> _The task_
The full set of entries below, restated word for word and stripped of images, is the expected result.

━━━━

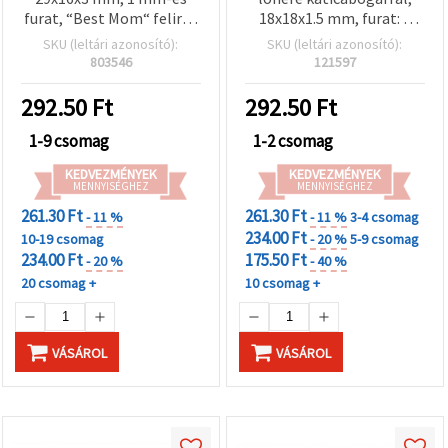
furat, “Best Mom“ felirat
18x18x1.5 mm, furat: 2
– 10 db-os szett
mm – 10 db
SKU (leltári azonosító):
SKU (leltári azonosító):
803546
121597
292.50
Ft
292.50
Ft
1-9 csomag
1-2 csomag
KEDVEZMÉNYEK
KEDVEZMÉNYEK
MENNYISÉGHEZ
MENNYISÉGHEZ
261.30 Ft
261.30 Ft
- 11 %
- 11 %
3-4 csomag
234.00 Ft
10-19 csomag
- 20 %
5-9 csomag
234.00 Ft
175.50 Ft
- 20 %
- 40 %
20 csomag +
10 csomag +
VÁSÁROL
VÁSÁROL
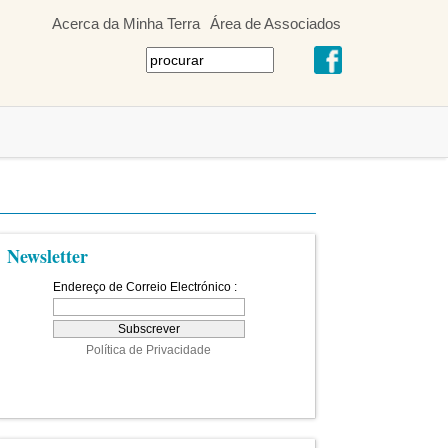
Acerca da Minha Terra
Área de Associados
Newsletter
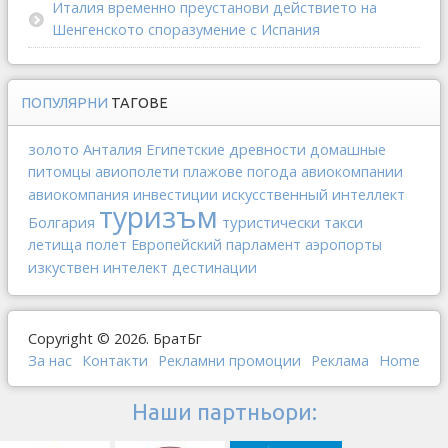
Италия временно преустанови действието на
Шенгенското споразумение с Испания
ПОПУЛЯРНИ
ТАГОВЕ
золото
Анталия
Египетские древности
домашные
питомцы
авиополети
плажове
погода
авиокомпании
инвестиции
искусственный интеллект
авиокомпания
туризъм
Болгария
туристически такси
летища
полет
Европейский парламент
аэропорты
изкуствен интелект
дестинации
Copyright © 2026. БратБг
За нас
Контакти
Рекламни промоции
Реклама
Home
Наши партньори:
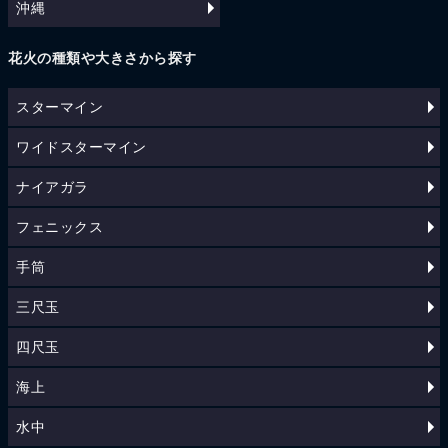
沖縄
花火の種類や大きさから探す
スターマイン
ワイドスターマイン
ナイアガラ
フェニックス
手筒
三尺玉
四尺玉
海上
水中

━━━━

> _Your response_
furat, “Best Mom“ felirat
18x18x1.5 mm, furat: 2
– 10 db-os szett
mm – 10 db
SKU (leltári azonosító):
SKU (leltári azonosító):
803546
121597
292.50
Ft
292.50
Ft
1-9 csomag
1-2 csomag
KEDVEZMÉNYEK
KEDVEZMÉNYEK
MENNYISÉGHEZ
MENNYISÉGHEZ
261.30 Ft
261.30 Ft
- 11 %
- 11 %
3-4 csomag
234.00 Ft
10-19 csomag
- 20 %
5-9 csomag
234.00 Ft
175.50 Ft
- 20 %
- 40 %
20 csomag +
10 csomag +
VÁSÁROL
VÁSÁROL
Acerca da Minha Terra
Área de Associados
Newsletter
Италия временно преустанови действието на
Шенгенското споразумение с Испания
ПОПУЛЯРНИ
ТАГОВЕ
золото
Анталия
Египетские древности
домашные
питомцы
авиополети
плажове
погода
авиокомпании
инвестиции
искусственный интеллект
авиокомпания
туризъм
Болгария
туристически такси
летища
полет
Европейский парламент
аэропорты
изкуствен интелект
дестинации
Copyright © 2026. БратБг
За нас
Контакти
Рекламни промоции
Реклама
Home
Наши партньори:
沖縄
花火の種類や大きさから探す
スターマイン
ワイドスターマイン
ナイアガラ
フェニックス
手筒
三尺玉
四尺玉
海上
水中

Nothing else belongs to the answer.